Ik was een stukje gaan fietsen op mijn huurfietsje. Ik was 10 jaar en we waren 2 weken op vakantie op Ameland. Iedere ochtend maakte ik met mijn vader een fietstochtje en daarna gingen we naar het strand. Vliegeren met mijn ubercoole vlieger met een skelet er op en zwemmen in de zee en bij opkomend vloed naar het strand terug vluchten tussen de kwallen door. In 2 weken tijd wisten zus en ik geen een keer gestoken te worden door die krengen.
Die dag had het wat geregend en dat deed het bij vlagen nog steeds. Geen strand dus. Ik ging een eindje fietsen op mijn huurfietsje. Een grijsblauwe racefiets met brede banden en spatborden en de naam Yankee. Yankee, mijn vader wilde de fiets er bijna niet door huren. Ik fietse wat rond het dorp Ballum en wilde na een tijdje weer terug naar de camping. Ik moest de enige weg van Ameland oversteken. Rechts kijkend zag ik een Volvo met hele grote snelheid aan komen scheuren. Ik kneep in mijn remmen, maar de rubbertjes slipten door op mijn door de regen natte velgen. Te laat kwam ik tot stilstand. Ik stond half op de weg. Daar ga ik, dacht ik. Dat is het dan. De Volvo gooide zijn stuur om, wist mij net te missen, vloog de berm in, ging bijna in de slip, draaide terug de weg op en scheurde keihard door.

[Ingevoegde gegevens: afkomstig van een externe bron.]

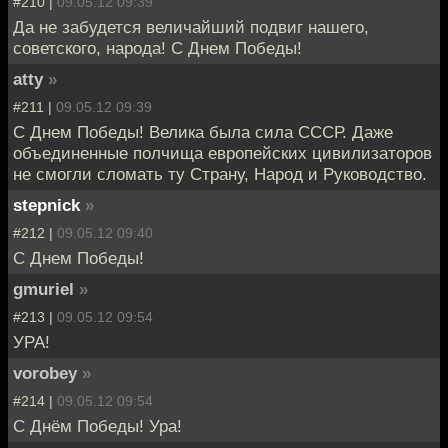
#210 |
09.05.12 09:39
Да не забудется величайший подвиг нашего,
советского, народа! С Днем Победы!
atty
»
#211 |
09.05.12 09:39
С Днем Победы! Велика была сила СССР. Даже
объединенные полчища европейских цивилизаторов
не смогли сломать ту Страну, Народ и Руководство.
stepnick
»
#212 |
09.05.12 09:40
С Днем Победы!
gmuriel
»
#213 |
09.05.12 09:54
УРА!
vorobey
»
#214 |
09.05.12 09:54
С Днём Победы! Ура!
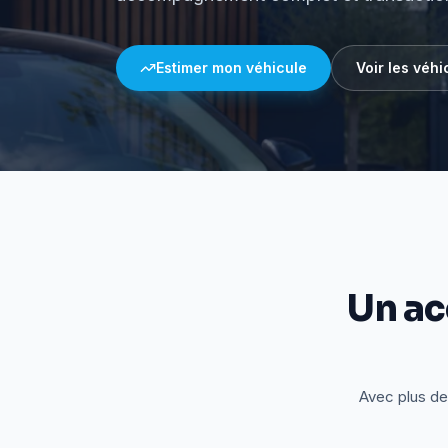
Estimer mon véhicule
Voir les véhi
Un a
Avec plus de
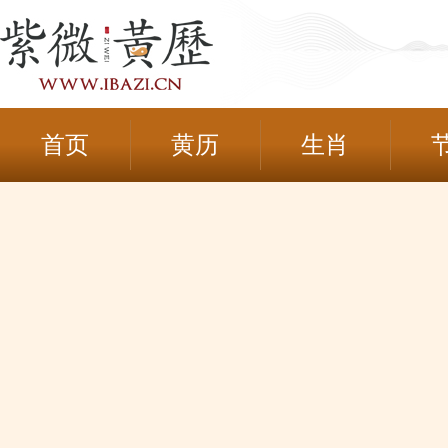
首页
黄历
生肖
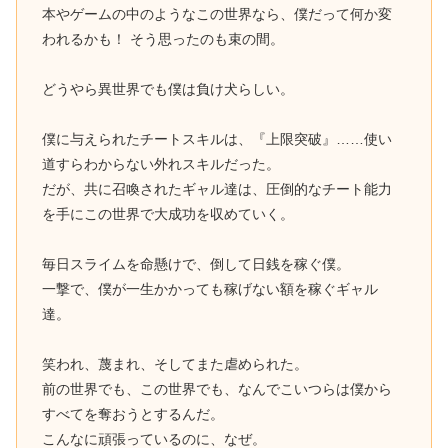
本やゲームの中のようなこの世界なら、僕だって何か変
われるかも！ そう思ったのも束の間。
どうやら異世界でも僕は負け犬らしい。
僕に与えられたチートスキルは、『上限突破』……使い
道すらわからない外れスキルだった。
だが、共に召喚されたギャル達は、圧倒的なチート能力
を手にこの世界で大成功を収めていく。
毎日スライムを命懸けで、倒して日銭を稼ぐ僕。
一撃で、僕が一生かかっても稼げない額を稼ぐギャル
達。
笑われ、蔑まれ、そしてまた虐められた。
前の世界でも、この世界でも、なんでこいつらは僕から
すべてを奪おうとするんだ。
こんなに頑張っているのに、なぜ。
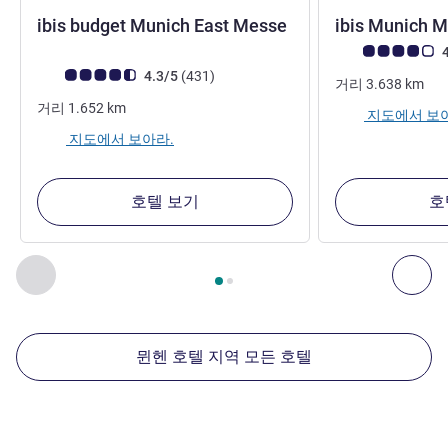
1성
ibis budget Munich East Messe
ibis Munich 
고객 평점 (ALL 평
4
고객 평점 (ALL 평가)
리뷰
4.3/5
(431
)
거리
3.638
km
거리
1.652
km
지도에서 보
지도에서 보아라.
호텔 보기
호
2
/
1
페이지
, 주변에 있는 다른 시설 1 :, 주변에 있는 다른 시설 2 
이전 - 주변에 있는 다른 시설
다음
뮌헨 호텔 지역 모든 호텔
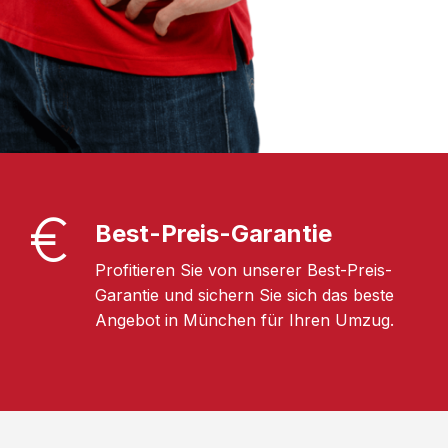
Best-Preis-Garantie
Profitieren Sie von unserer Best-Preis-
Garantie und sichern Sie sich das beste
Angebot in München für Ihren Umzug.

Mijn hart zat in mijn keel. Met een hartslag van 350 slagen per minuut. Ik voelde me lijkbleek tot doorzichtig worden. Het gevoel inmijn benen en armen was weg. Er kwam een grijze waas voor mijn ogen. Een paar andere fietsers hielpen me naar de andere kant van de weg. Ik raapte mezelf bij elkaar en mompelde dank u wel, u hoeft me niet naar mijn vader te brengen hoor, en fietste weg. Nog ruim een uur fietste ik rondjes tot ik gekalmeerd was en weer naar mijn vader durfde te gaan. Ik zei niets over het gebeurde. Achter onze tent zag ik een zwart speelgoed pistooltje in het gras liggen. Een glimlach verscheen op mijn gezicht. Kwam het toch nog goed met deze dag. Ik liep er naar toe en raapte het speelgoed pistooltje op. Met een schrik wierp ik het ver weg. Het speelgoedpistooltje bleek een zwarte naaktslak te zijn.
De rest van de vakantie was het mooi weer. Ik vliegerde, ik genoot. Ik at ijsjes, maakte fietstochtjes met mijn vader en ontweek kwallen. Ik zei niets over wat er gebeurd was en was alleen de hele dag zenuwachtig dat ik de mensen tegenkwam die me naar de andere kant van de weg hadden geholpen en dat ze er in het bijzijn van mijn vader er over zouden beginnen.
Maar ik had wel een ubercoole vlieger met een skelet er op.